# Equipment list for spraying ceilings...



## AlbertON (Nov 28, 2012)

New to this forum so please excuse me as I am sure this topic was somehow addressed already, I am however not able to find exact answers to my questions and hope that somebody could help with an advice… I am professional taper and would like to start spraying ceilings as well… 
I will need drywall primer sprayer (primer is sprayed here before texture is applied) and either a compressor and a hopper gun or a single unit that can spray drywall primer as well as thin mud for the knockdown. I am not planning to spray more than 2 homes per week (3-4000 sq ft of ceilings max).
I was looking at Graco TexSpray RTX 1250 Texture Sprayer but I am not sure if this unit has good enough capacity and if I can spray primer with it too or would I need a separate airless sprayer for it? Is spraying with the gun better than spraying with the hopper?
What other tools do I need if any? How much would it all cost – I am located in small town in Ontario Canada?
Thanks in advance for your help,
Albert


----------



## 2buckcanuck (Jul 9, 2010)

AlbertON said:


> New to this forum so please excuse me as I am sure this topic was somehow addressed already, I am however not able to find exact answers to my questions and hope that somebody could help with an advice… I am professional taper and would like to start spraying ceilings as well…
> I will need drywall primer sprayer (primer is sprayed here before texture is applied) and either a compressor and a hopper gun or a single unit that can spray drywall primer as well as thin mud for the knockdown. I am not planning to spray more than 2 homes per week (3-4000 sq ft of ceilings max).
> I was looking at Graco TexSpray RTX 1250 Texture Sprayer but I am not sure if this unit has good enough capacity and if I can spray primer with it too or would I need a separate airless sprayer for it? Is spraying with the gun better than spraying with the hopper?
> What other tools do I need if any? How much would it all cost – I am located in small town in Ontario Canada?
> ...


Small town, as in Sudbury:whistling2:


----------



## DrywallerDustin (Mar 1, 2013)

Why not just get a mark V with the atomizer kit? Spray anything you want.


----------



## chris (Apr 13, 2011)

AlbertON said:


> New to this forum so please excuse me as I am sure this topic was somehow addressed already, I am however not able to find exact answers to my questions and hope that somebody could help with an advice… I am professional taper and would like to start spraying ceilings as well…
> I will need drywall primer sprayer (primer is sprayed here before texture is applied) and either a compressor and a hopper gun or a single unit that can spray drywall primer as well as thin mud for the knockdown. I am not planning to spray more than 2 homes per week (3-4000 sq ft of ceilings max).
> I was looking at Graco TexSpray RTX 1250 Texture Sprayer but I am not sure if this unit has good enough capacity and if I can spray primer with it too or would I need a separate airless sprayer for it? Is spraying with the gun better than spraying with the hopper?
> What other tools do I need if any? How much would it all cost – I am located in small town in Ontario Canada?
> ...


 Im curious as to if you are a taper, sounds like a salesman


----------



## Mudshark (Feb 8, 2009)

In your situation why not buy the masking tools and see what your local RONA will rent you? This will give you a chance to see if you like the tools before buying them.


----------



## AlbertON (Nov 28, 2012)

Mark V looks expensive, and it might be an overkill for me as I only need it for one house a week but I will look into this - thanks for your suggestion DrywallerDustin.

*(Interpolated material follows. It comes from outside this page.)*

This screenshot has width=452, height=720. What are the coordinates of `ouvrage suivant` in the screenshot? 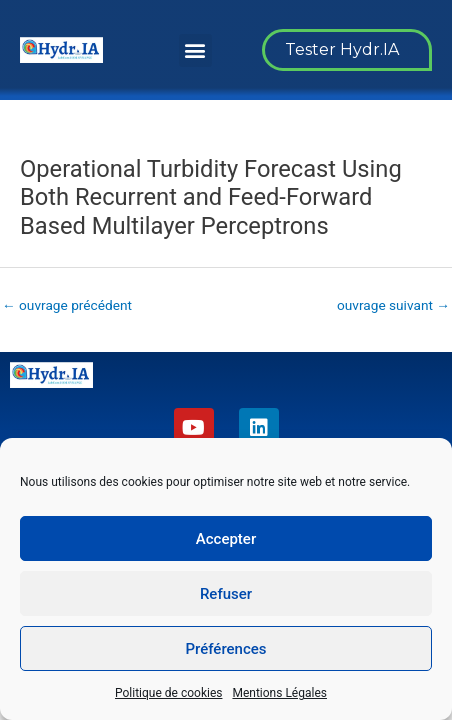 It's located at (393, 305).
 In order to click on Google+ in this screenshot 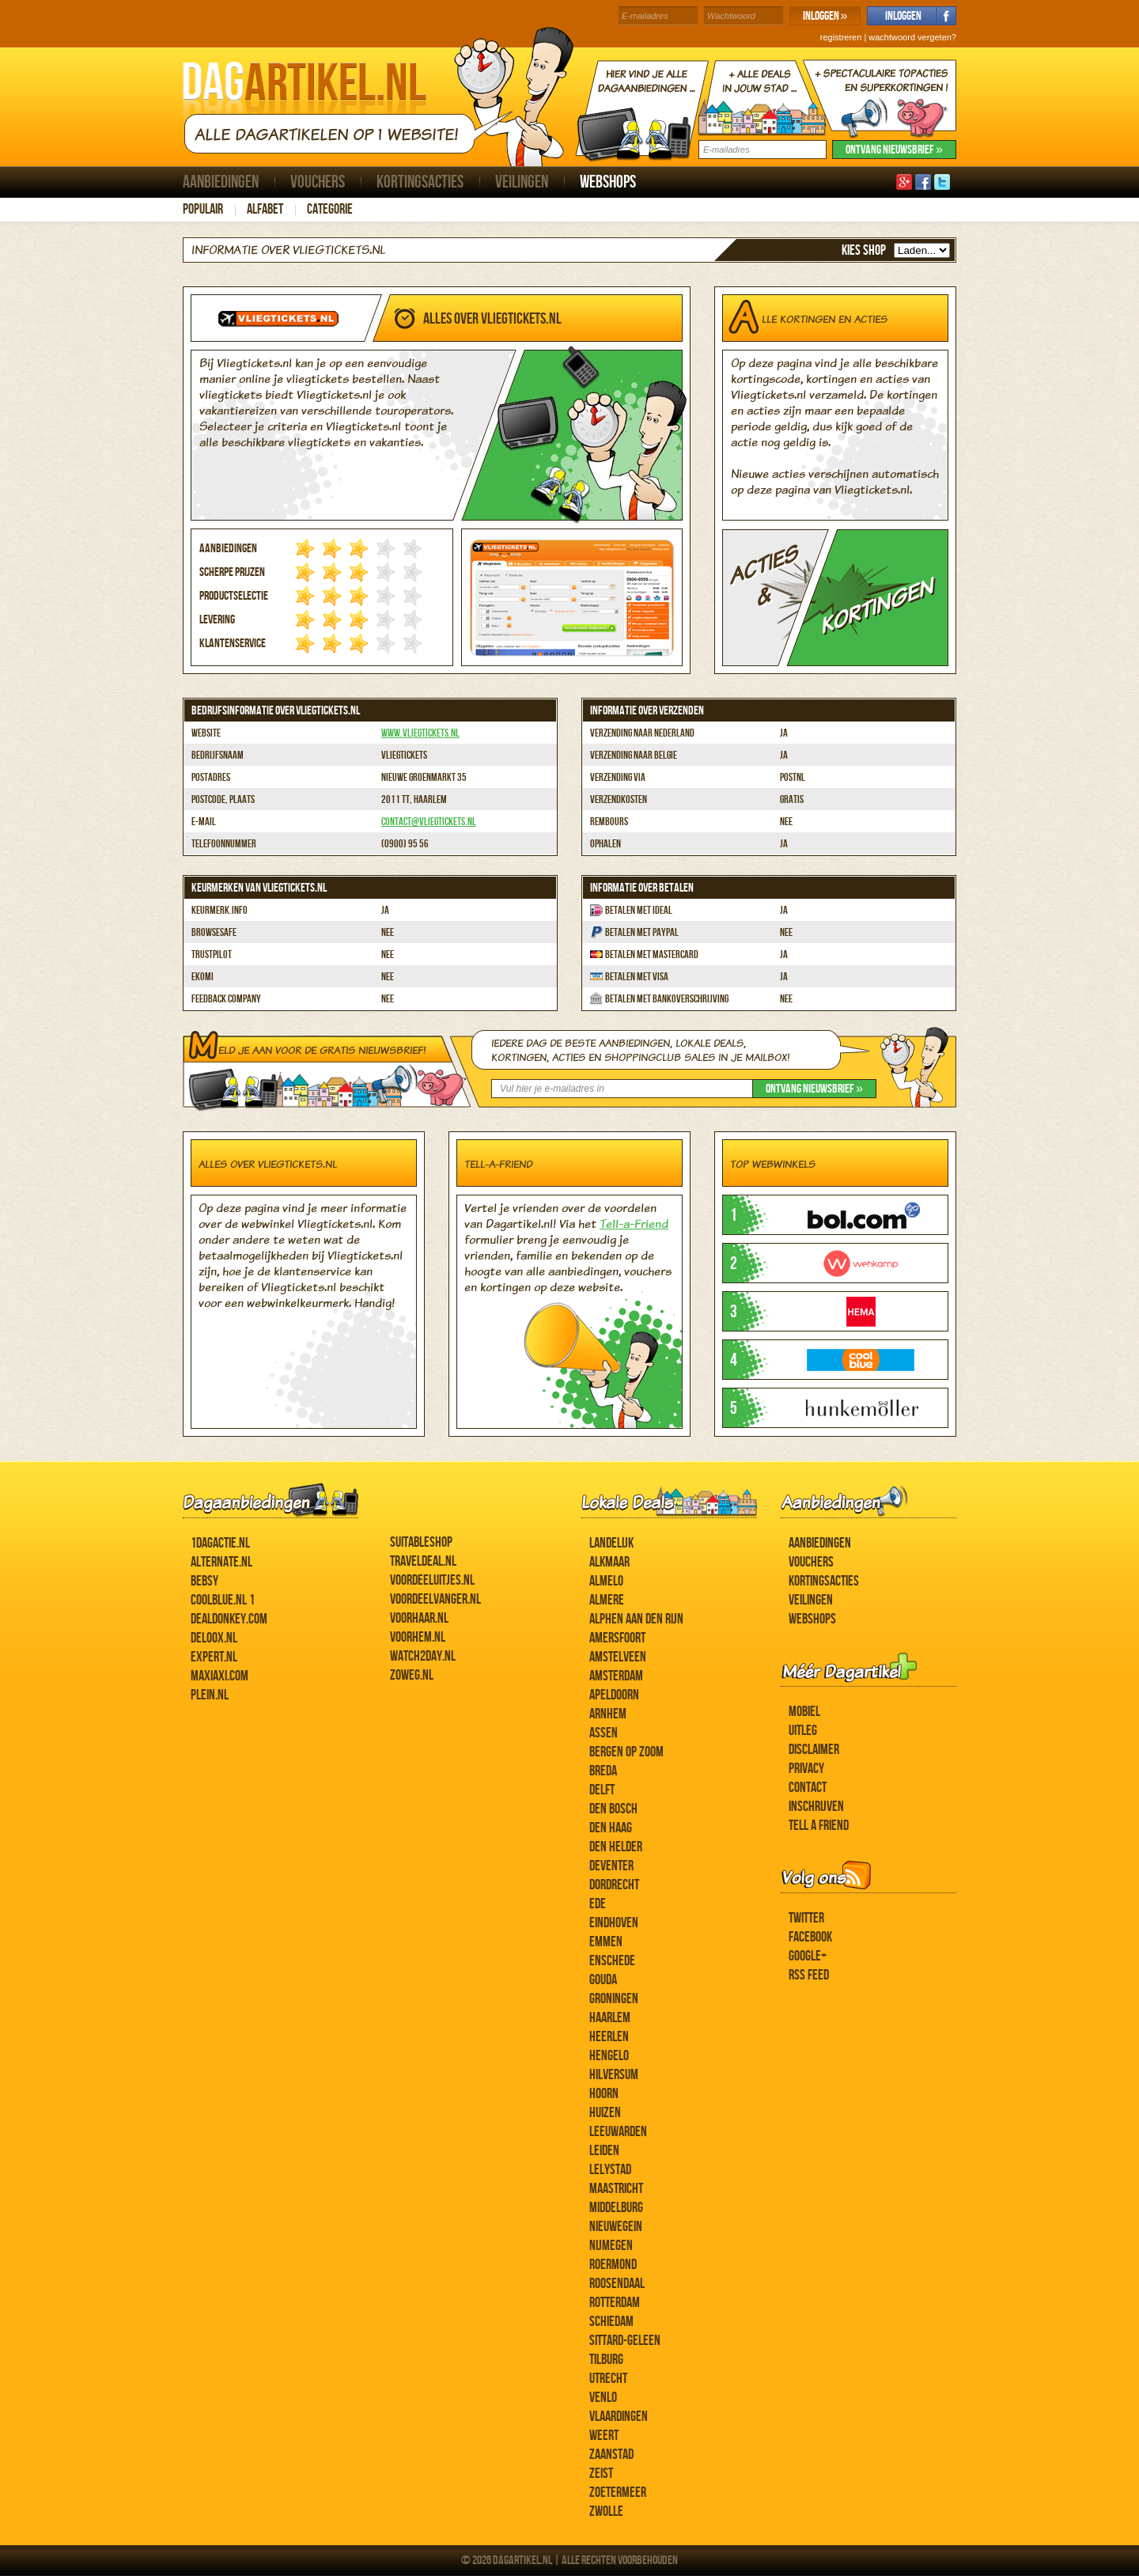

I am not a sales person - I only mentioned the model above cause I found it in one of the online tool stores and I saw few guys using same brand airless pumps for the primer. 

I will look at Rona and other hardware stores to see what they have to rent...


----------



## chris (Apr 13, 2011)

If you are spraying a heavy texture or knockdown and are using alot of mud then you will want a pump, I think a hopper would be too slow . For a lighter spray ( light orangepeel) then a hopper and good compressor would suit. Spray rigs or machines will get more mud out faster ( coverage) where a hopper will only go so fast. Ive been fiddling around with a spray machine this year and have been really impressed:thumbsup:. Older machines,,,,, not to impressed


----------



## Mudslinger (Mar 16, 2008)

chris said:


> If you are spraying a heavy texture or knockdown and are using alot of mud then you will want a pump, I think a hopper would be too slow . For a lighter spray ( light orangepeel) then a hopper and good compressor would suit. Spray rigs or machines will get more mud out faster ( coverage) where a hopper will only go so fast. Ive been fiddling around with a spray machine this year and have been really impressed:thumbsup:. Older machines,,,,, not to impressed


Agreed.


----------